An exact restatement of the data is required, with the images omitted.

Saved data entries
* * * *
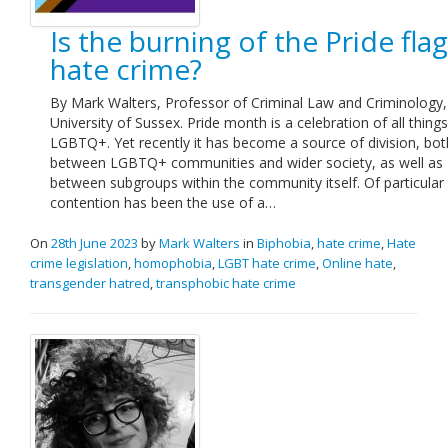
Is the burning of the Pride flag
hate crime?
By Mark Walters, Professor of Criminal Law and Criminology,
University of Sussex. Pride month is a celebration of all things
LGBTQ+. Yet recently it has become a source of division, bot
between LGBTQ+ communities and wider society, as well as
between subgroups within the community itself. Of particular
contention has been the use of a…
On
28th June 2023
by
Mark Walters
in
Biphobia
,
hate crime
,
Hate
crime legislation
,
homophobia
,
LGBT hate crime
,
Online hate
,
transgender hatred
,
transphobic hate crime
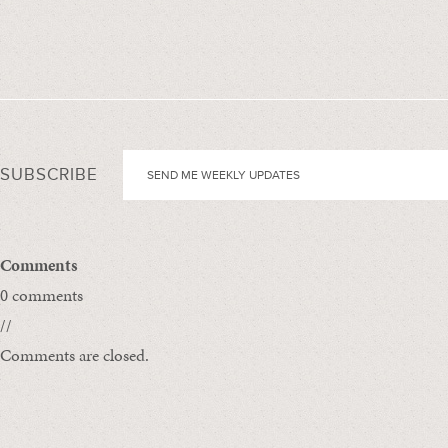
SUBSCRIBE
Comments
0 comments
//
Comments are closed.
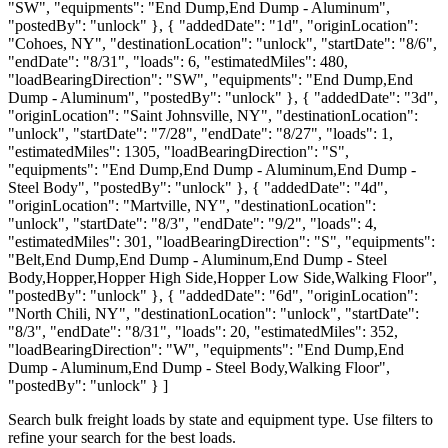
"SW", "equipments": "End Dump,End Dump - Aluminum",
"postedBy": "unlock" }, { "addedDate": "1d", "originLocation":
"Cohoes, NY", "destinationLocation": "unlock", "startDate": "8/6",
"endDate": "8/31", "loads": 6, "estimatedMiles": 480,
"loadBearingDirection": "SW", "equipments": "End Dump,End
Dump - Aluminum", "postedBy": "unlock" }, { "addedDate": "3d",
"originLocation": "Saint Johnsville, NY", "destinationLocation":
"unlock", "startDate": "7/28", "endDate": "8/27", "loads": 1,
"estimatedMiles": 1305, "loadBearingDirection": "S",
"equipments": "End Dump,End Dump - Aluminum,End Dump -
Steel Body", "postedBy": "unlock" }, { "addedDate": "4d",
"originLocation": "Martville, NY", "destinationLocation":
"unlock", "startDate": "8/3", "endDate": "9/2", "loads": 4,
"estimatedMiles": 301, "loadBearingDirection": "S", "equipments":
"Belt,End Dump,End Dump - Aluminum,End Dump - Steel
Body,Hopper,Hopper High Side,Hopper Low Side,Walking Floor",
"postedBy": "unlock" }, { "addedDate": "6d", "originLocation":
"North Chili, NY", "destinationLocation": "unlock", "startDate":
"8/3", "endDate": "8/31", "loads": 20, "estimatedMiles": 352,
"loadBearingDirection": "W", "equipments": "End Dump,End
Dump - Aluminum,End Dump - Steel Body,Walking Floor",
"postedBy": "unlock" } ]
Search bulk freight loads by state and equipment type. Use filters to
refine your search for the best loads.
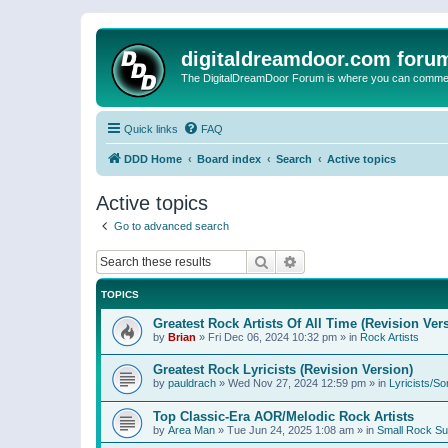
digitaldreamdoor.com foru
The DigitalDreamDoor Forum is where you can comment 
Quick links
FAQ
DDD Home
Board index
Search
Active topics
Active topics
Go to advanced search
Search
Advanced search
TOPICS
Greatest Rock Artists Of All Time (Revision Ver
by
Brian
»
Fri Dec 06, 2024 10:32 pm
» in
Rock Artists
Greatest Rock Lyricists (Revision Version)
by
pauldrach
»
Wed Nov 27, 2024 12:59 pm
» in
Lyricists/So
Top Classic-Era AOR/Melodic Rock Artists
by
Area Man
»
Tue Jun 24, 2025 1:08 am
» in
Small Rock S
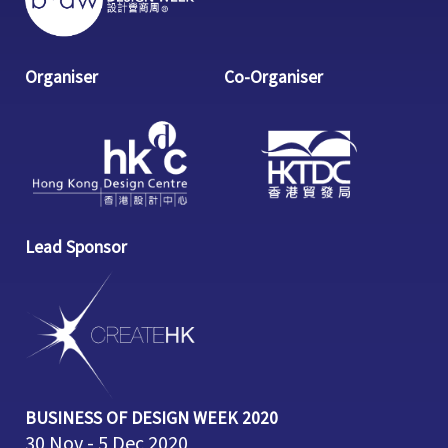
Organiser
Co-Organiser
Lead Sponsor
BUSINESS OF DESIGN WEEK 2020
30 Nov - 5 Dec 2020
* * * *
Written response
Is the burning of the Pride flag
hate crime?
By Mark Walters, Professor of Criminal Law and Criminology,
University of Sussex. Pride month is a celebration of all things
LGBTQ+. Yet recently it has become a source of division, bot
between LGBTQ+ communities and wider society, as well as
between subgroups within the community itself. Of particular
contention has been the use of a…
On
28th June 2023
by
Mark Walters
in
Biphobia
,
hate crime
,
Hate
crime legislation
,
homophobia
,
LGBT hate crime
,
Online hate
,
transgender hatred
,
transphobic hate crime
SUBSCRIBE
Comments
0 comments
//
Comments are closed.
"SW", "equipments": "End Dump,End Dump - Aluminum",
"postedBy": "unlock" }, { "addedDate": "1d", "originLocation":
"Cohoes, NY", "destinationLocation": "unlock", "startDate": "8/6",
"endDate": "8/31", "loads": 6, "estimatedMiles": 480,
"loadBearingDirection": "SW", "equipments": "End Dump,End
Dump - Aluminum", "postedBy": "unlock" }, { "addedDate": "3d",
"originLocation": "Saint Johnsville, NY", "destinationLocation":
"unlock", "startDate": "7/28", "endDate": "8/27", "loads": 1,
"estimatedMiles": 1305, "loadBearingDirection": "S",
"equipments": "End Dump,End Dump - Aluminum,End Dump -
Steel Body", "postedBy": "unlock" }, { "addedDate": "4d",
"originLocation": "Martville, NY", "destinationLocation":
"unlock", "startDate": "8/3", "endDate": "9/2", "loads": 4,
"estimatedMiles": 301, "loadBearingDirection": "S", "equipments":
"Belt,End Dump,End Dump - Aluminum,End Dump - Steel
Body,Hopper,Hopper High Side,Hopper Low Side,Walking Floor",
"postedBy": "unlock" }, { "addedDate": "6d", "originLocation":
"North Chili, NY", "destinationLocation": "unlock", "startDate":
"8/3", "endDate": "8/31", "loads": 20, "estimatedMiles": 352,
"loadBearingDirection": "W", "equipments": "End Dump,End
Dump - Aluminum,End Dump - Steel Body,Walking Floor",
"postedBy": "unlock" } ]
Search bulk freight loads by state and equipment type. Use filters to
refine your search for the best loads.
digitaldreamdoor.com foru
The DigitalDreamDoor Forum is where you can comment 
Quick links
FAQ
DDD Home
Board index
Search
Active topics
Active topics
Go to advanced search
Search
Advanced search
TOPICS
Greatest Rock Artists Of All Time (Revision Ver
by
Brian
»
Fri Dec 06, 2024 10:32 pm
» in
Rock Artists
Greatest Rock Lyricists (Revision Version)
by
pauldrach
»
Wed Nov 27, 2024 12:59 pm
» in
Lyricists/So
Top Classic-Era AOR/Melodic Rock Artists
by
Area Man
»
Tue Jun 24, 2025 1:08 am
» in
Small Rock S
Organiser
Co-Organiser
Lead Sponsor
BUSINESS OF DESIGN WEEK 2020
30 Nov - 5 Dec 2020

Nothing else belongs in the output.